State Spotlight - Minnesota
Last updated: February 2012
Child Mortality Review Consultant
Minnesota Department of Human Services
444 Lafayette Road North
PO Box 64943
St. Paul, MN 55155-0943
Minnesota’s Child Mortality Review Program was established in 1989 by legislation. The program is federally funded by the Child Abuse Prevention and Treatment Act. The Minnesota Department of Human Services, Child Safety and Permanency Division has authority to conduct child death reviews under state statute. One state employee staffs the program
Minnesota has both state and local teams.
State Panel: (Chairperson - Child Mortality Review Consultant)
The Minnesota Child Mortality Review Panel is comprised of 28 members and meets 6 times a year. The Child Mortality Review Panel examines up to ten cases at each meeting. The Panel makes recommendations to improve the state and local systems that protect children.
Local Teams: (Chairperson - county or tribal child protection supervisor)
There are 89 Local Child Mortality Review Teams including two American Indian tribal teams.
The Minnesota Child Mortality Review Program reviews deaths and near fatal injuries resulting from maltreatment or suspected maltreatment; manner of death classified on the death certificate as homicide, suicide, accident or undetermined and the child was a member of a family that received social services within one year prior to the death; deaths and near-fatal injuries that occurred in a facility licensed by the Department of Human Services; and natural deaths classified as SIDS or Sudden Unexpected Infant Death. The team reviews cases of all of the above in which the age is less than 18 years old.
The purpose of the Minnesota Child Mortality Review program is quality assurance and prevention of
future deaths or serious injury of children by making recommendations to improve the systems that protect children from maltreatment.
Standardized data reporting forms are completed for all state reviews. Minnesota Child Mortality Review has access to information from state vital statistics. Death certificate data is reviewed by the state consultant and sent to the county and tribal social service agencies to determine the deaths where the family previously received social services. Data from state reviews is entered into the National Center for Child Death Review Case Reporting System.
Minnesota prepares a multi-year report on child death and near-fatal injures. The report is distributed to the Commissioner, Child Mortality Review Panel members and other Department of Health and Human Services administration and the 89 local Child Mortality Review teams.

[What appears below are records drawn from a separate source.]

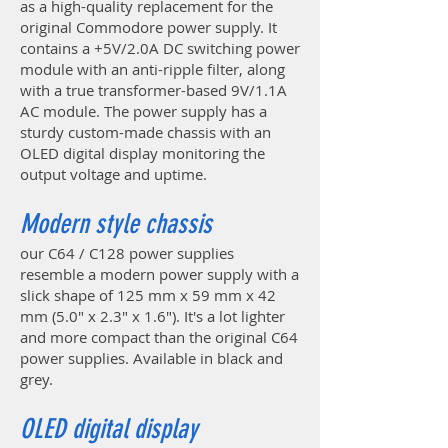
as a high-quality replacement for the
original Commodore power supply. It
contains a +5V/2.0A DC switching power
module with an anti-ripple filter, along
with a true transformer-based 9V/1.1A
AC module. The power supply has a
sturdy custom-made chassis with an
OLED digital display monitoring the
output voltage and uptime.
Modern style chassis
our C64 / C128 power supplies
resemble a modern power supply with a
slick shape of 125 mm x 59 mm x 42
mm (5.0" x 2.3" x 1.6"). It's a lot lighter
and more compact than the original C64
power supplies. Available in black and
grey.
OLED digital display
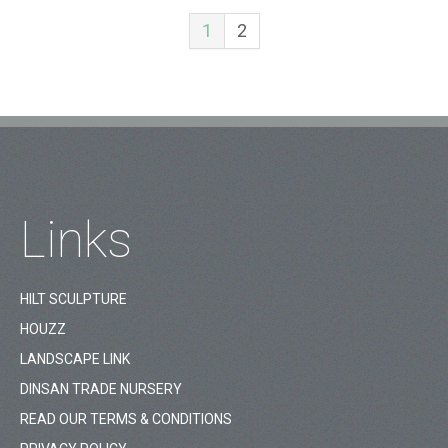
1
2
Links
HILT SCULPTURE
HOUZZ
LANDSCAPE LINK
DINSAN TRADE NURSERY
READ OUR TERMS & CONDITIONS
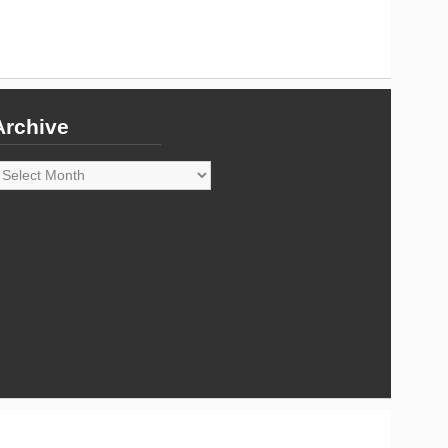
Archive
rchive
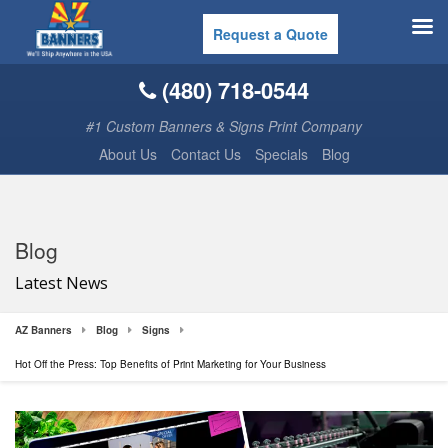
Request a Quote
(480) 718-0544
#1 Custom Banners & Signs Print Company
About Us
Contact Us
Specials
Blog
Blog
Latest News
AZ Banners
Blog
Signs
Hot Off the Press: Top Benefits of Print Marketing for Your Business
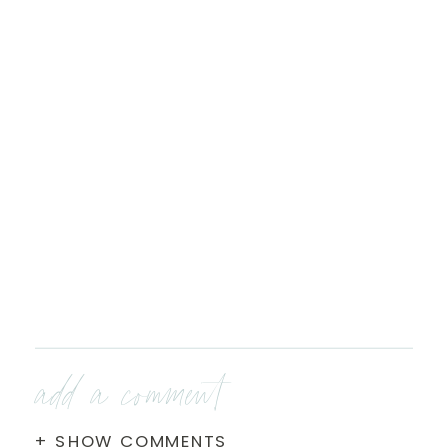
add a comment
+ SHOW COMMENTS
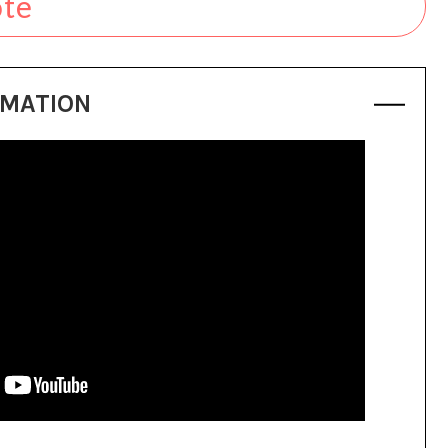
ote
RMATION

A five-year report for the years 2005 to 2009 is expected to be published in 2011.
The Minnesota Child Mortality Review Panel has partnered with other agencies or organizations to promote infant or child safety messages. Recommendations for reviews have identified policy areas that required improvement through training, policy amendment or legislative changes. Data analysis has identified factors that increase risk of harm that have been incorporated into training for child protection workers. Local reviews have resulted in changes to local policy or practice and better collaboration between local agencies.
Minnesota Child Mortality Review has authority to conduct reviews through Minnesota Statutes section 256.01, subdivision 12. Additional guidelines for mortality reviews are described in the Minnesota Administrative Rule 9560.0232, Subpart 5.
Training is provided to local teams and panel members on an annual basis.. Training is aimed at multi-disciplinary teams. Technical assistance is provided to counties regarding local reviews whenever needed.